Knowledge management's 'worst'

Gartner research finds government to be the worst group at using knowledge management

When it comes to using knowledge management effectively, the federal government "sucks," French Caldwell told an audience heavily populated with government knowledge management specialists April 23.

A survey by the research organization Gartner Inc., shows that government "is the worst group by far" at employing knowledge management, said Caldwell, a Gartner research director.

The organizations that make the best use of knowledge management scored as high as 78 percent on Gartner's survey scale, but most scored much lower. Financial services companies averaged 15 percent and manufacturers averaged 10 percent, Caldwell said.

Government rated only 2 percent. "Pretty bad," he told members of a knowledge management conference.

Much of the problems seems to be that government workers don't understand what knowledge management is. "Knowledge management is a business process that has to be approached with discipline," Caldwell said. "It is not a technology. You can't buy it in a box."

Effective knowledge management requires extensive information sharing and collaboration. But government agencies and their employees are better known for guarding their knowledge and defending their turf than for sharing and cooperating.
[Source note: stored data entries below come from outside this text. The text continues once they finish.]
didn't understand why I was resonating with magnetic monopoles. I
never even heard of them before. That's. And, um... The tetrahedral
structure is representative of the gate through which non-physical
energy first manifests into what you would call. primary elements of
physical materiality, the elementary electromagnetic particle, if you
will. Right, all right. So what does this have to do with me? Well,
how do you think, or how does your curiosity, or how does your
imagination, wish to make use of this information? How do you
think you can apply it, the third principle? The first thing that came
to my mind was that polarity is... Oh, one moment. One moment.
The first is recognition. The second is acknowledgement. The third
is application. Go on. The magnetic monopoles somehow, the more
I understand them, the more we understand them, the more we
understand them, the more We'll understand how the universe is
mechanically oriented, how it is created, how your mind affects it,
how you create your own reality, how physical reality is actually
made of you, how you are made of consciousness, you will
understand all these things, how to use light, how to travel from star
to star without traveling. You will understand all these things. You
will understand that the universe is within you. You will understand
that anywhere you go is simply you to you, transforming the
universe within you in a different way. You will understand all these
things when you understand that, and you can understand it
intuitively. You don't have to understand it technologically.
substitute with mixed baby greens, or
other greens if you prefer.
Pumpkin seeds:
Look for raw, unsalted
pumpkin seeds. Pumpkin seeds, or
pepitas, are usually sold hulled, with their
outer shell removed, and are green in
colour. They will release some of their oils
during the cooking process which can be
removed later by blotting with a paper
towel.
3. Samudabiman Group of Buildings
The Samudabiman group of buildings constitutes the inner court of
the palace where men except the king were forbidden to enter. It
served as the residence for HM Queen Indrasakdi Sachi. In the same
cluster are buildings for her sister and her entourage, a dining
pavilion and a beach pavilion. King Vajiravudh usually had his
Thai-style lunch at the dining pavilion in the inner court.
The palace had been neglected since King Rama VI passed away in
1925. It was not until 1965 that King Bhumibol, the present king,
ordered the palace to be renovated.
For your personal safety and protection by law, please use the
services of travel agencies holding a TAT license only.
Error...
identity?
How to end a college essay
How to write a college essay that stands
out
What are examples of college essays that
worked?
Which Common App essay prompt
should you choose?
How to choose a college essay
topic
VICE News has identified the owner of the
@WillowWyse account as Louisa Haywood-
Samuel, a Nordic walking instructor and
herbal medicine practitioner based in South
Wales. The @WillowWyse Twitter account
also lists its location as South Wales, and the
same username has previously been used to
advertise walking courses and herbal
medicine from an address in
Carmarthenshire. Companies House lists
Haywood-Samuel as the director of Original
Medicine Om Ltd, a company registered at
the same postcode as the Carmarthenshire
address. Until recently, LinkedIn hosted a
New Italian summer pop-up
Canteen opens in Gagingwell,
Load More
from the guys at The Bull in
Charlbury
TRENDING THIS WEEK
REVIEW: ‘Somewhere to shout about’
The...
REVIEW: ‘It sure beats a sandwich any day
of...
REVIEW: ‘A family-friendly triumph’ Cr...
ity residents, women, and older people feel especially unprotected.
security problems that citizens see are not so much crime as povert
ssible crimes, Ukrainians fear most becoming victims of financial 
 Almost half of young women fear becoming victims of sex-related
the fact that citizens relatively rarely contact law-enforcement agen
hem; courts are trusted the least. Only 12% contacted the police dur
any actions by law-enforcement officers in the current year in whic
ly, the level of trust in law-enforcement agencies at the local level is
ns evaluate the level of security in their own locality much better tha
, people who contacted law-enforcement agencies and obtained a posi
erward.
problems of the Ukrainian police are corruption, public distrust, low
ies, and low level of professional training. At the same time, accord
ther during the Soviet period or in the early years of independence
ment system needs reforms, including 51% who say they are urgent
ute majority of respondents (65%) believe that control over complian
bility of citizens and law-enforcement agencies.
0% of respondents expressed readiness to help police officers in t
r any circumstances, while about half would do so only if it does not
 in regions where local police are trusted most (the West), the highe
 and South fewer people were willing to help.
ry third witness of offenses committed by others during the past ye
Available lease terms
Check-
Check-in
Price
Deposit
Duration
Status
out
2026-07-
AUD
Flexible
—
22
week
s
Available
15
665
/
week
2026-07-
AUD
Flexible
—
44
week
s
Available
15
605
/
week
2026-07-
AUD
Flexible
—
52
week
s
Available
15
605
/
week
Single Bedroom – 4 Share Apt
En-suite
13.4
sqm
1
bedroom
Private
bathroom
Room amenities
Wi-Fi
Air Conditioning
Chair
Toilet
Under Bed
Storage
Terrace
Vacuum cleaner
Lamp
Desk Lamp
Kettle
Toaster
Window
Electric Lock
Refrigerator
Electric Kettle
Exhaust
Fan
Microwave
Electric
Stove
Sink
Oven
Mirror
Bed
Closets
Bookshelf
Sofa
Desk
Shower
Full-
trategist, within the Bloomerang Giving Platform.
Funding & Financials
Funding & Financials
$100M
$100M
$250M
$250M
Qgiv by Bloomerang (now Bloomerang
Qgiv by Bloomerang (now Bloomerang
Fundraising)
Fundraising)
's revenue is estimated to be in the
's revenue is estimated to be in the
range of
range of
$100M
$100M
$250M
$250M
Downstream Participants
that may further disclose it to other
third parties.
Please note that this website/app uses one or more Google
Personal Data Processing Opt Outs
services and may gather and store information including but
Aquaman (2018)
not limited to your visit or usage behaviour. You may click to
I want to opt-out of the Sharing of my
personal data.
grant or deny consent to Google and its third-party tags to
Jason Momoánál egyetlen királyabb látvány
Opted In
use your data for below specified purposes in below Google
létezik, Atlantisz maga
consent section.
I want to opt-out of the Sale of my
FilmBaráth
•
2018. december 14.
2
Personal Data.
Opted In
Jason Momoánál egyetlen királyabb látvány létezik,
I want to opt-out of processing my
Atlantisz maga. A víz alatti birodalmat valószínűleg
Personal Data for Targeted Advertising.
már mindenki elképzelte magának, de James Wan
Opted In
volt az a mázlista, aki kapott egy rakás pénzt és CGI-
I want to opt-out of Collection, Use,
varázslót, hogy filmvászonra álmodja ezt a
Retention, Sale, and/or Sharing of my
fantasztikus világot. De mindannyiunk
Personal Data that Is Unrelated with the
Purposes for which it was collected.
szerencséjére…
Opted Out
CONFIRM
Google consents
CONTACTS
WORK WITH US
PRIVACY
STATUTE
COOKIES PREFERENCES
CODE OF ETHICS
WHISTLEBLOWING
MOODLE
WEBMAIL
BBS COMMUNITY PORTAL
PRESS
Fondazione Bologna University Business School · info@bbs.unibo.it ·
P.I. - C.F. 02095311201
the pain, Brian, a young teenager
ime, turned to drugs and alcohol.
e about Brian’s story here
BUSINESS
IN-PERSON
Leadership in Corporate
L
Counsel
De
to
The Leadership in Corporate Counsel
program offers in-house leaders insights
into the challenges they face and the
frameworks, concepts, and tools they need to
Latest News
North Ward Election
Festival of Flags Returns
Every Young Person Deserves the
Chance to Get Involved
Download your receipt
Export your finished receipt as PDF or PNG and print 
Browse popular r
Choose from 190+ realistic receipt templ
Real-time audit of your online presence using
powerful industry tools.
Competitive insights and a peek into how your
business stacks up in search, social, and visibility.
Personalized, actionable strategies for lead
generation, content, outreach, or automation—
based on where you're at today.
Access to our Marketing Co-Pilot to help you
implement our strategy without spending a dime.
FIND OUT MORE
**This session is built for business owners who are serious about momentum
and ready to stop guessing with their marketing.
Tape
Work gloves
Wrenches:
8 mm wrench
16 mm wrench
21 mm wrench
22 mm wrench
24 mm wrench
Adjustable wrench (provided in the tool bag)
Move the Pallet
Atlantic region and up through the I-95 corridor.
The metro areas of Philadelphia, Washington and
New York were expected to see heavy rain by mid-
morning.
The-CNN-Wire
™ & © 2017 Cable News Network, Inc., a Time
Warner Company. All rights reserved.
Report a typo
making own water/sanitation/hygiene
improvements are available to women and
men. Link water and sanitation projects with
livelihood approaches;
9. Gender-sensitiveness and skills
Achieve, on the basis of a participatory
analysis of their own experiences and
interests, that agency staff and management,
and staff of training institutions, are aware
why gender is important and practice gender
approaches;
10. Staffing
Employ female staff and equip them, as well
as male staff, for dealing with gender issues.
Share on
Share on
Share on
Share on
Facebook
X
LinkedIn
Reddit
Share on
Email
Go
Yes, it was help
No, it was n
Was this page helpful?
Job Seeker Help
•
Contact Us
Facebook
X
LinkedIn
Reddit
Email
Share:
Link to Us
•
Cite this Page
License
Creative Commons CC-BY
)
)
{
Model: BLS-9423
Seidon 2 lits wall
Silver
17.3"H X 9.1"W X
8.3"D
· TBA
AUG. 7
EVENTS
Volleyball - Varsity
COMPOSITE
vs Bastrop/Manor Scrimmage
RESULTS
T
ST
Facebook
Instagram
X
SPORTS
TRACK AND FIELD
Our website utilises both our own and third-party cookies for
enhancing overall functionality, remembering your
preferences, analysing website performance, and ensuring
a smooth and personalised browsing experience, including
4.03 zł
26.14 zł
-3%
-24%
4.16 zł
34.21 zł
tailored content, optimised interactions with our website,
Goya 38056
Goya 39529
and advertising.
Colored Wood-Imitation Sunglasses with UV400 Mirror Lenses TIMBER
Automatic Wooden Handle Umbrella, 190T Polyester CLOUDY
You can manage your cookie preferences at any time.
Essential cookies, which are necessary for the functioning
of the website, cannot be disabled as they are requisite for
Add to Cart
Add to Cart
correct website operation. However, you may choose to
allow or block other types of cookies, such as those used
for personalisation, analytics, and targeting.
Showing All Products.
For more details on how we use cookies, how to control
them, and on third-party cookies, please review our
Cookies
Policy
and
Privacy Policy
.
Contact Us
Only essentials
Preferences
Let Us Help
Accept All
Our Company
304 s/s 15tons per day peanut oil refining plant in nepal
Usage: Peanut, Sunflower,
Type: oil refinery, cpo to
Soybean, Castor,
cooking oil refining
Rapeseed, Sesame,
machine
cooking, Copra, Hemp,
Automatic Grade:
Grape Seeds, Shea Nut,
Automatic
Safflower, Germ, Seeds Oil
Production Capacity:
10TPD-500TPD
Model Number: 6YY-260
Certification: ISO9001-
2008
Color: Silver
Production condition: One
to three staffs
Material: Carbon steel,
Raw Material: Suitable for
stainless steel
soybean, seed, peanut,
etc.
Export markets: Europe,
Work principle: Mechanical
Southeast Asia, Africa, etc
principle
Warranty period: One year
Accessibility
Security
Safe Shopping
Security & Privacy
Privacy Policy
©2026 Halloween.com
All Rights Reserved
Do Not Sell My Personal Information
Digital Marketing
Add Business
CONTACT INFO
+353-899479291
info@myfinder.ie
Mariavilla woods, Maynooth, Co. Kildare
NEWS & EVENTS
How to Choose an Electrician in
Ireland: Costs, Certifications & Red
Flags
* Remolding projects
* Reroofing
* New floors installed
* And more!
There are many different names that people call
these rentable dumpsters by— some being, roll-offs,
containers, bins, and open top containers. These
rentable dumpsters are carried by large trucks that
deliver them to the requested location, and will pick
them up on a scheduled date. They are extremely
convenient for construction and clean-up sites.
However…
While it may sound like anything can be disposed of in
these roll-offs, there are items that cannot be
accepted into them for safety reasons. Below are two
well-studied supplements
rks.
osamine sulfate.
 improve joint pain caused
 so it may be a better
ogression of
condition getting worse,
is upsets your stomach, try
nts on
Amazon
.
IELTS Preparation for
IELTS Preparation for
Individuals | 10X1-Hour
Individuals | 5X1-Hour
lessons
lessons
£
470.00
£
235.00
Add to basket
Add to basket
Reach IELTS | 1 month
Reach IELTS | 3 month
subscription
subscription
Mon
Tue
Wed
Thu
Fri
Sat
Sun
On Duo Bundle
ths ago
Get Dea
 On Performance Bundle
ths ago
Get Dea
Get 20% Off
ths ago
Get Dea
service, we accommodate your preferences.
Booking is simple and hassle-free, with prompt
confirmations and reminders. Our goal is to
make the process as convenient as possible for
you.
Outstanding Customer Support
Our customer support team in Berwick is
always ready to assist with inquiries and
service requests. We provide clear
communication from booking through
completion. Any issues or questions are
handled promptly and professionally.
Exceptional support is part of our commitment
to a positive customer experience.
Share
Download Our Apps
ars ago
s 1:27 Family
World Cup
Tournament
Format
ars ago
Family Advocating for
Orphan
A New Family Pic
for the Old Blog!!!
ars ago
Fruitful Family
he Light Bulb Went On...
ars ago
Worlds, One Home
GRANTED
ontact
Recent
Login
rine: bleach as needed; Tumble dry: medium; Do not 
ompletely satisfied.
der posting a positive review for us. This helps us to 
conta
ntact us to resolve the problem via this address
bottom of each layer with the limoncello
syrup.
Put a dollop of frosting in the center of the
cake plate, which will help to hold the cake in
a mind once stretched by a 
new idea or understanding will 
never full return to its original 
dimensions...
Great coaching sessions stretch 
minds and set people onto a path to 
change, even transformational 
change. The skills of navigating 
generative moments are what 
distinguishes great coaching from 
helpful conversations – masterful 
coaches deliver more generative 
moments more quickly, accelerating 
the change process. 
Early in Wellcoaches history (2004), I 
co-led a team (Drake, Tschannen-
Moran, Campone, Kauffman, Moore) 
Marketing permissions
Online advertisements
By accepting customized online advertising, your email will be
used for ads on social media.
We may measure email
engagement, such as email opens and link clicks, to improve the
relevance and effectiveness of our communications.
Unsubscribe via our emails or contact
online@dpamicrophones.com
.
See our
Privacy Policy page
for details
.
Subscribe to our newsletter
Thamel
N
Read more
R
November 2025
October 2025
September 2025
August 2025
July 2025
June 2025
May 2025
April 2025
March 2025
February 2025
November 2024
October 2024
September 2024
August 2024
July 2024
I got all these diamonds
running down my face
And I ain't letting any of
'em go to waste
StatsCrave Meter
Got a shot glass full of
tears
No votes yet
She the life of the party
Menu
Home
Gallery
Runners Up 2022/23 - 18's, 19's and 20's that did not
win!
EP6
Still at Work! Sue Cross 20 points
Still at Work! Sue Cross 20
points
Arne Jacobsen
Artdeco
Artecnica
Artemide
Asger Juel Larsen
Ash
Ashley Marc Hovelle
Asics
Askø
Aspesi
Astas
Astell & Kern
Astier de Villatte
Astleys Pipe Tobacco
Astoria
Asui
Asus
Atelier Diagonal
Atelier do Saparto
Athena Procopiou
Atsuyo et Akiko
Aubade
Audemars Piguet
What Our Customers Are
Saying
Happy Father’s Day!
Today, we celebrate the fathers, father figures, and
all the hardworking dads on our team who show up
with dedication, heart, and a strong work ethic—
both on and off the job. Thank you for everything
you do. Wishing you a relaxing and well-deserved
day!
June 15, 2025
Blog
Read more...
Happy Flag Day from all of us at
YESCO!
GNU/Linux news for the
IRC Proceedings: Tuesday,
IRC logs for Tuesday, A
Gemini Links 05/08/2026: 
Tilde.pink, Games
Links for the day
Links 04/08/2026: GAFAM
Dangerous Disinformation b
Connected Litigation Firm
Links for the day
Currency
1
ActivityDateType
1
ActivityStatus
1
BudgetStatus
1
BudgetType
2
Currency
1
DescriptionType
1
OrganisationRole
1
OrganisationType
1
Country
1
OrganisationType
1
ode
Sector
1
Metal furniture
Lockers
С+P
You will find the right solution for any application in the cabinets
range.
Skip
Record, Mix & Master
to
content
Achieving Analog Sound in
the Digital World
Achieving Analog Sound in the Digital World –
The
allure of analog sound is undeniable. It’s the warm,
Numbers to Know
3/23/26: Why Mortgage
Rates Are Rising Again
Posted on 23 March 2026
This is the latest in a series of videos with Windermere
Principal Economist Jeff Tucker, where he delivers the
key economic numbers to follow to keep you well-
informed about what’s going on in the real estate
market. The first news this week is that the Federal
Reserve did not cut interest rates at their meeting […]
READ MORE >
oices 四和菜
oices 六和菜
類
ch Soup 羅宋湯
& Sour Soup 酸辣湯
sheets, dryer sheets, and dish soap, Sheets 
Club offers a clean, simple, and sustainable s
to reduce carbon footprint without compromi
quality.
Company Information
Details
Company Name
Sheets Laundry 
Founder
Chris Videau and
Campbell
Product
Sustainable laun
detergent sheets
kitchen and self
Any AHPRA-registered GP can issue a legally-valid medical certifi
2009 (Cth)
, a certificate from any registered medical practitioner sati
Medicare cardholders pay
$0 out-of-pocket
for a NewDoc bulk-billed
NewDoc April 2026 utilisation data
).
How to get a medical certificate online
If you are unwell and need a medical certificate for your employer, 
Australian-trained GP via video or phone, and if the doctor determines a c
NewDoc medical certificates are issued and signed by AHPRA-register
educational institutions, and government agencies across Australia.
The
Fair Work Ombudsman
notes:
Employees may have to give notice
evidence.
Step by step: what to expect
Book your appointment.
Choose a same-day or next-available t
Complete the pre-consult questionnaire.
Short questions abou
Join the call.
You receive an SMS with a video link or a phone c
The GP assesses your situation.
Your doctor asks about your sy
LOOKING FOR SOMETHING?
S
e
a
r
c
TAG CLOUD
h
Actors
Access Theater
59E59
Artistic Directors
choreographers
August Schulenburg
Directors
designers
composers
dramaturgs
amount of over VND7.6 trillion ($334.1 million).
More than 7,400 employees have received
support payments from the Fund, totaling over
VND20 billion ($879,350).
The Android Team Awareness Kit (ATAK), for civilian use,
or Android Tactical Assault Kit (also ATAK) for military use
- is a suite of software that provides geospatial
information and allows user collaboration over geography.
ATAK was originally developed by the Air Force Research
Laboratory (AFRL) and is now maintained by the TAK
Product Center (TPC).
But there are signs that agencies are being forced to change. The Sept. 11 terrorist attacks illustrated the perils of failing to share information. Multiple agencies had information about the terrorists, but not enough separately to trigger alarms.

The government needs "a Manhattan Project-level" initiative to develop effective knowledge management for homeland security, Caldwell said. The Manhattan Project was a top-secret, top-priority federal effort during World War II that developed the atomic bomb.

A key goal for knowledge management is to erase the boundaries that exist between agencies, he said. Legislation probably will be required to eliminate some of the barriers, he said.

"Building a collaborative government is the issue," particularly in response to the threat of terrorism. The government must be able to "bounce back immediately after an attack." That is possible if government agencies are physically dispersed but electronically integrated and staffed by "knowledge workers" who are informed enough and authorized to make decisions in their fields of expertise, he said.

Caldwell calls the entity he envisions "a resilient virtual organization."

If homeland security does not impel the bureaucracy to make better use of knowledge management, the "connected citizen" eventually will, Caldwell said.

Over the next five years, increased use of wireless computing devices, broadband and cell phones will produce a growing number of citizens who expect the government to be responsive around the clock, Caldwell predicted.

By 2010, some of them will spend more time in the e-world than in the real world, and government will have to provide services to them. To do so, greater collaboration and information sharing — and knowledge management — among agencies will be essential, he said.